Wczoraj w Agencji Restrukturyzacji i Modernizacji Rolnictwa otwarto oferty na zakup i dostawę 350 samochodów dla powiatowych biur agencji. Wpłynęło jedenaście ofert.
— Na zakup i dostawę 35 samochodów osobowych złożono oferty w przedziale cenowym od 1,404 mln zł do 1,995 mln zł. Na zakup i dostawę 315 samochodów osobowo-terenowych złożono oferty w przedziale cenowym od 14, 647 mln zł do 32,622 mln zł — podało biuro prasowe ARIMR.
Wiadomo też, że najważniejszym kryterium wyboru oferty jest cena, która stanowi 75 proc. oceny ofert. Zwycięzcy przetargu zostaną wyłonieni w ciągu 45 dni.
Przetarg budzi wiele kontrowersji. Oburza fakt, że agencja decyduje się na tak kosztowne zakupy w tak trudnej sytuacji kraju. Na tym jednak nie koniec motowątpliwości. Inspektorzy Najwyższej Izby Kontroli, oceniając produkty umowy w części nieinformatycznej systemu IACS oraz tryb ich odbioru przez ARiMR, stwierdzili rażący brak niegospodarności przy odbiorze, akceptacji i zapłacie za wykonanie przez Hewlett- -Packard umowy na projekt zapewnienia środków transportu do obsługi systemu.
Cena projektu, zdaniem NIK, znacznie przewyższała jego wartość. 10 stycznia 2002 roku ARiMR zapłaciła za jego realizację 1,642 mln zł brutto. Tymczasem na 71 stronach znalazła się kompilacja ofert; dealera Fiata dotycząca m.in. danych technicznych i wyposażenia pojazdów, PKN Orlen w zakresie wytwarzanych produktów oraz sposobu korzystania z kart flotowych PKN Orlen oraz TUiR Warta przedstawiającej zakresy ubezpieczenia proponowane przez tę firmę. W analizie nie zostały natomiast uwzględnione propozycje innych firm ubezpieczeniowych, paliwowych i samochodowych, chociaż wiadomo było, że wybór zwycięzcy odbędzie się w trybie przetargu.

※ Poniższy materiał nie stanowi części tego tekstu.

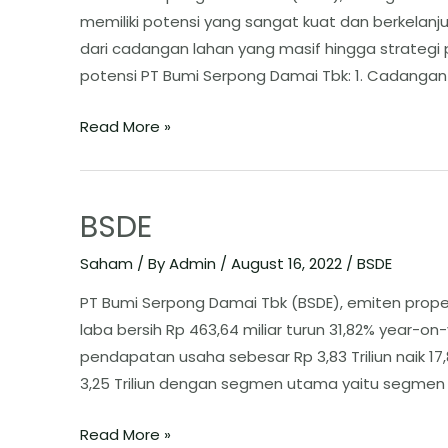
memiliki potensi yang sangat kuat dan berkelanjut
dari cadangan lahan yang masif hingga strategi 
potensi PT Bumi Serpong Damai Tbk: ​1. Cadangan 
Read More »
BSDE
Saham
/ By
Admin
/
August 16, 2022
/
BSDE
PT Bumi Serpong Damai Tbk (BSDE), emiten proper
laba bersih Rp 463,64 miliar turun 31,82% year-o
pendapatan usaha sebesar Rp 3,83 Triliun naik 17
3,25 Triliun dengan segmen utama yaitu segmen 
Read More »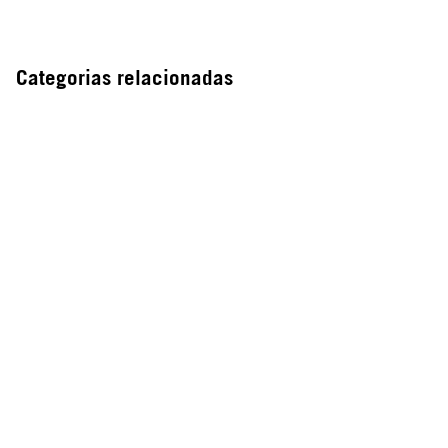
Categorias relacionadas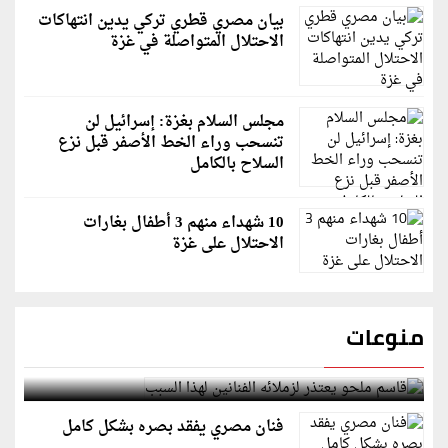
بيان مصري قطري تركي يدين انتهاكات
الاحتلال المتواصلة في غزة
مجلس السلام بغزة: إسرائيل لن
تنسحب وراء الخط الأصفر قبل نزع
السلاح بالكامل
10 شهداء منهم 3 أطفال بغارات
الاحتلال على غزة
منوعات
قاسم ملحو يعتذر لزملائه الفنانين لهذا السبب
فنان مصري يفقد بصره بشكل كامل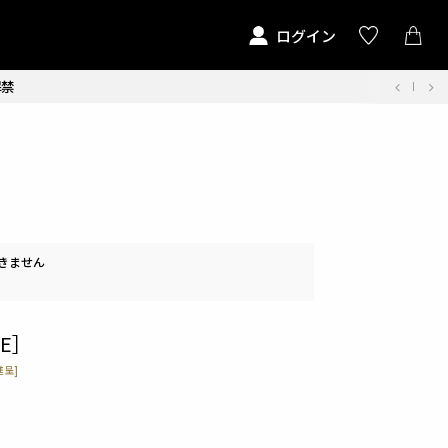
ログイン
解禁
きません
TE］
呈]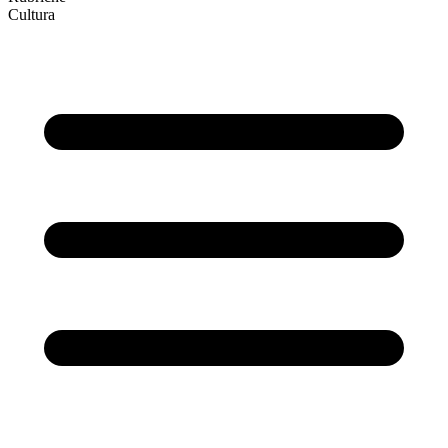
Cultura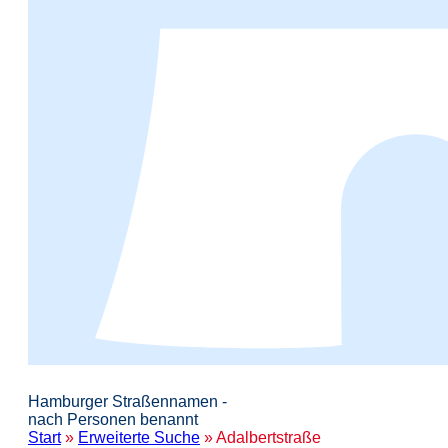
Hamburger Straßennamen -
nach Personen benannt
Start
»
Erweiterte Suche
» Adalbertstraße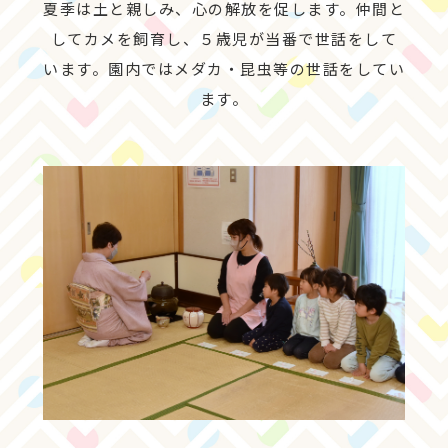
夏季は土と親しみ、心の解放を促します。仲間と
してカメを飼育し、５歳児が当番で世話をして
います。園内ではメダカ・昆虫等の世話をしてい
ます。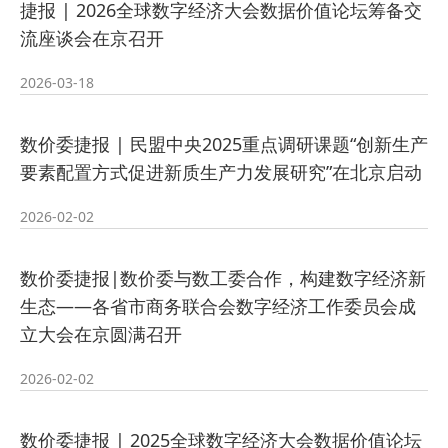
捷报 | 2026全球数字经济大会数据价值论坛筹备交
流座谈会在京召开
2026-03-18
数价委捷报 | 民盟中央2025重点调研课题“创新生产
要素配置方式促进新质生产力发展研究”在北京启动
2026-02-02
数价委捷报|数价委与数工委合作，构建数字经济新
生态——各省市商务联合会数字经济工作委员会成
立大会在京圆满召开
2026-02-02
数价委捷报 | 2025全球数字经济大会数据价值论坛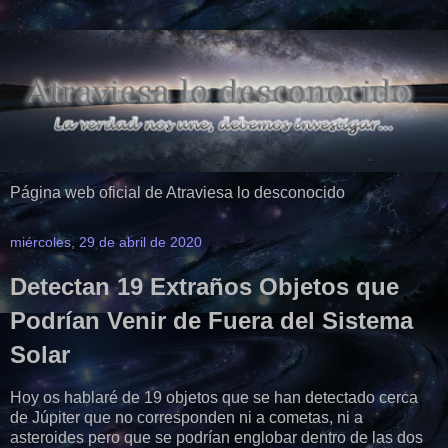
Página web oficial de Atraviesa lo desconocido
miércoles, 29 de abril de 2020
Detectan 19 Extraños Objetos que
Podrían Venir de Fuera del Sistema
Solar
Hoy os hablaré de 19 objetos que se han detectado cerca
de Júpiter que no corresponden ni a cometas, ni a
asteroides pero que se podrían englobar dentro de las dos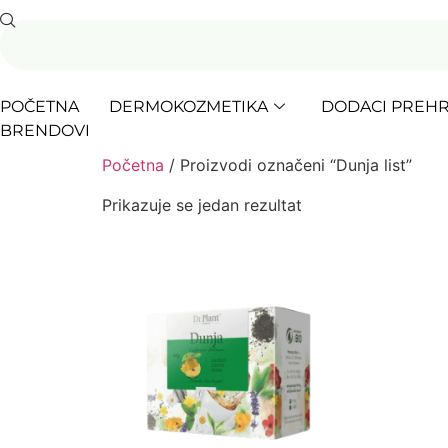
POČETNA
DERMOKOZMETIKA
DODACI PREHR
BRENDOVI
Početna
/ Proizvodi označeni “Dunja list”
Prikazuje se jedan rezultat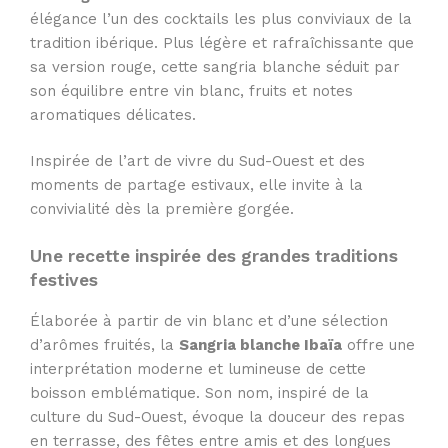
élégance l’un des cocktails les plus conviviaux de la
tradition ibérique. Plus légère et rafraîchissante que
sa version rouge, cette sangria blanche séduit par
son équilibre entre vin blanc, fruits et notes
aromatiques délicates.
Inspirée de l’art de vivre du Sud-Ouest et des
moments de partage estivaux, elle invite à la
convivialité dès la première gorgée.
Une recette inspirée des grandes traditions
festives
Élaborée à partir de vin blanc et d’une sélection
d’arômes fruités, la
Sangria blanche Ibaïa
offre une
interprétation moderne et lumineuse de cette
boisson emblématique. Son nom, inspiré de la
culture du Sud-Ouest, évoque la douceur des repas
en terrasse, des fêtes entre amis et des longues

Obecny prezes ARiMR, Aleksander Bentkowski, doprowadził do renegocjacji umowy z Hewlett-Packard. HP zgodziło się na wyłączenie z kontraktu prac nieinformatycznych wycenianych łącznie na 24,8 mln EUR (100 mln zł). Kontrowersje jednak pozostały.
— Zaznaczam, że nie podważamy samego zakupu, lecz koszt opracowanego projektu — mówi Małgorzata Pomianowska, rzecznik Najwyższej Izby Kontroli.